We can take the time for prompt processing and per-token generation as below: the call below assumes we have a node with N GPUs (with tensor-model parallelism), and batch size b. It also assumes we have a prompt size of P tokens, and generates an output of T tokens. We are under the <dejavu/build> directory.

  1. Run experiment
    cmake -DSM=xx -DCMAKE_BUILD_TYPE=Release -DBUILD_PYT=ON -DBUILD_MULTI_GPU=ON -DBUILD_STREAM_SYNC=ON -DBUILD_MICROBENCHMARKS=ON ..

    make -j12

    mpirun -n <N> python ../examples/pytorch/gpt/gpt_batch_maker.py  --tensor_para_size=<N> --pipeline_para_size=1 --ckpt_path <path_to_model> --ubatch_size <b> --input_len <P> --output_len <T> --weights_data_type fp16 --inference_data_type fp16 > <log_file>
  1. Process the output (will output the average time for prompt processing and token generation)
    python ../scripts/process_prompt_token_times.py  <log_file>

Run Microbenchmarks to compare with no streaming (e.g. Figure 25)

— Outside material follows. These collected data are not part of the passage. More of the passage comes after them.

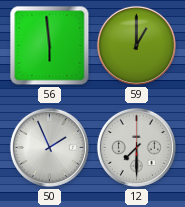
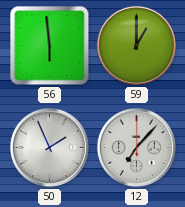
12: 7:30 -> 7:07
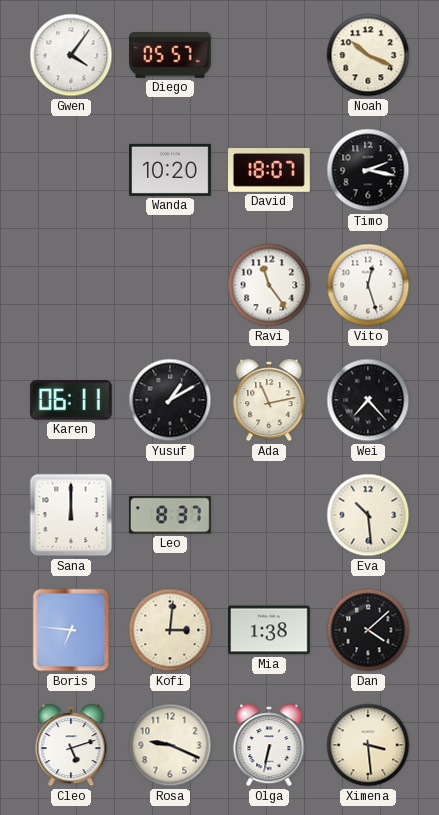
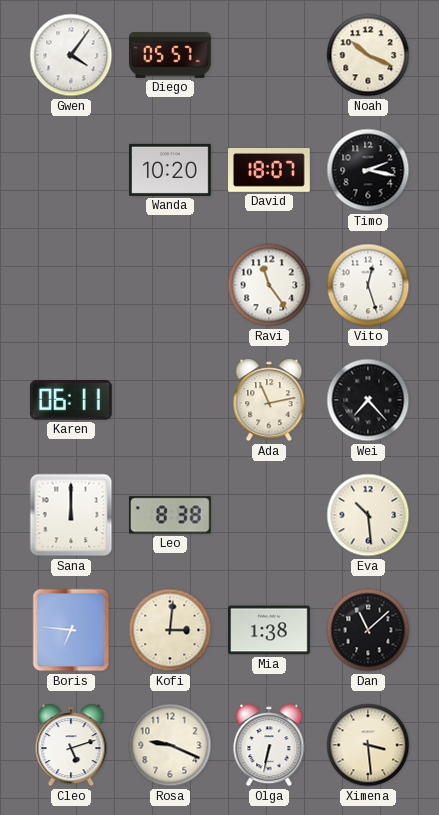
Yusuf: 1:10 -> none
Leo: 8:37 -> 8:38
Dan: 4:08 -> 11:08
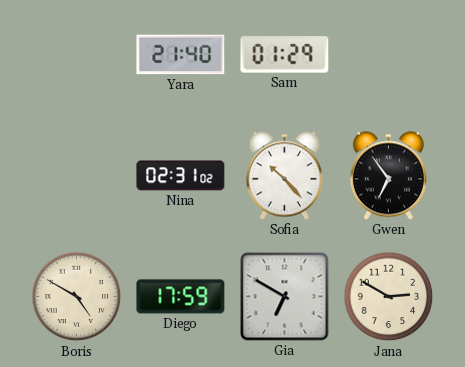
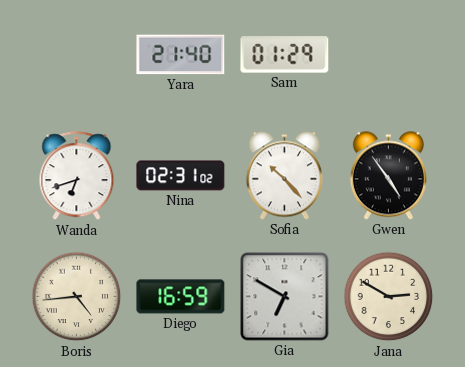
Wanda: none -> 6:42
Gwen: 6:54 -> 4:54
Boris: 4:50 -> 4:44
Diego: 17:59 -> 16:59
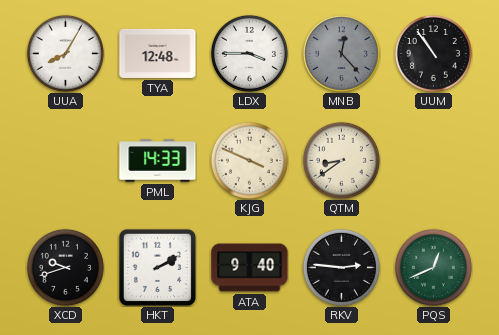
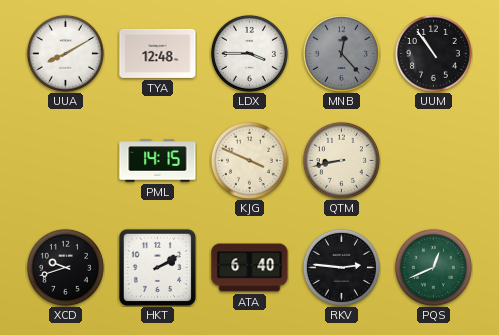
UUA: 8:05 -> 8:10
PML: 14:33 -> 14:15
QTM: 8:39 -> 8:43
ATA: 9:40 -> 6:40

The following experiments quantify the possible overheads due to KV cache streaming under different scenarios. Note that in this case, we stream the whole KV cache, and we don't use pipeline parallelism (i.e. we don't have multiple in-flight micrrobatches). Thus, any overheads that can be hidden due to pipeline parallelism are not hidden here - this is stress-test DéjàVuLib, and see how much of the KV cache streaming can be overlapped with computation without pipeline parallelism.

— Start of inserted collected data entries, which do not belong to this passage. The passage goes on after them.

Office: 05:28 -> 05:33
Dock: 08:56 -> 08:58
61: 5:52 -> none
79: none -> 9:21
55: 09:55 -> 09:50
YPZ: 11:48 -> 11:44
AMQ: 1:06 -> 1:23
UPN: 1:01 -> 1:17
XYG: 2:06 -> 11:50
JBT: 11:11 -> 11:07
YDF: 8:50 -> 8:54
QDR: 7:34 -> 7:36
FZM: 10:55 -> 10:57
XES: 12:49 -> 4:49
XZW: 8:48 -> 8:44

  1. Run with no streaming as in the previous example
  2. Run streaming to local disk (just add the '--streaming' option in the above command):
    cmake -DSM=xx -DCMAKE_BUILD_TYPE=Release -DBUILD_PYT=ON -DBUILD_MULTI_GPU=ON -DBUILD_STREAM_SYNC=ON -DBUILD_MICROBENCHMARKS=ON -DBUILD_STREAM_FILE=ON ..

    make -j12

   mpirun -n <N> python ../examples/pytorch/gpt/gpt_batch_maker.py  --tensor_para_size=<N> --pipeline_para_size=1 --ckpt_path <path_to_model> --ubatch_size <b> --input_len <P> --output_len <T> --weights_data_type fp16 --inference_data_type fp16 --streaming > <log_file_disk>
  1. Stream to remote GPU, using NCCL. For this, you would need a second machine (one machine is the sender, one the receiver). Make sure to provide the appropriate IP addresses in the hostfile.
    cmake -DSM=xx -DCMAKE_BUILD_TYPE=Release -DBUILD_PYT=ON -DBUILD_MULTI_GPU=ON -DBUILD_STREAM_SYNC=ON -DBUILD_MICROBENCHMARKS=ON -DBUILD_NCCL_SEND=ON ..

    make -j12

   mpirun -n <N> -hostfile <hostfile> python ../examples/pytorch/gpt/gpt_batch_maker.py  --tensor_para_size=<N/2> --pipeline_para_size=1 --ckpt_path <path_to_model> --ubatch_size <b> --input_len <P> --output_len <T> --weights_data_type fp16 --inference_data_type fp16 --streaming > <log_file_nccl>
  1. Stream to remote CPU, using MPI. For this, you would need a second machine (one machine is the sender, one the receiver). Make sure to provide the appropriate IP addresses in the hostfile.
    cmake -DSM=xx -DCMAKE_BUILD_TYPE=Release -DBUILD_PYT=ON -DBUILD_MULTI_GPU=ON -DBUILD_STREAM_SYNC=ON -DBUILD_MICROBENCHMARKS=ON -DBUILD_MPI_SEND=ON ..

    make -j12

   mpirun -n <N> python ../examples/pytorch/gpt/gpt_batch_maker.py  --tensor_para_size=<N/2> --pipeline_para_size=1 --ckpt_path <path_to_model> --ubatch_size <b> --input_len <P> --output_len <T> --weights_data_type fp16 --inference_data_type fp16 --streaming > <log_file_mpi>
  1. Process the output: it will give out the (average) total time for both prompt processing and total token generation for each of the experiments, so you can compare the overheads due to streaming in the end-to-end request latency.
    python ../scripts/process_total_times.py  <log_file>

Run Microbenchmarks to check the effectiveness of DéjàVuLib optimizations

The above microbenchmarks test DéjàVuLib with all of the proposed optimizations. To understand the effectiveness of the individual optimizations we can run microbenchmarks enabling only part of the optimizations, as in Figure 7. This can be done by defining the environmental variable DEJAVULIB_BASELINE. Using the labels from Figure 7:

Figure 7 baseline DEJAVULIB_BASELINE
Naive Streaming 0
+ DejaVu buffered copies 1
+ DejaVu layer by layer streaming 2
DejaVu (all) 3

If not set, all optimizations are by default enabled (i.e. like having DEJAVULIB_BASELINE=3).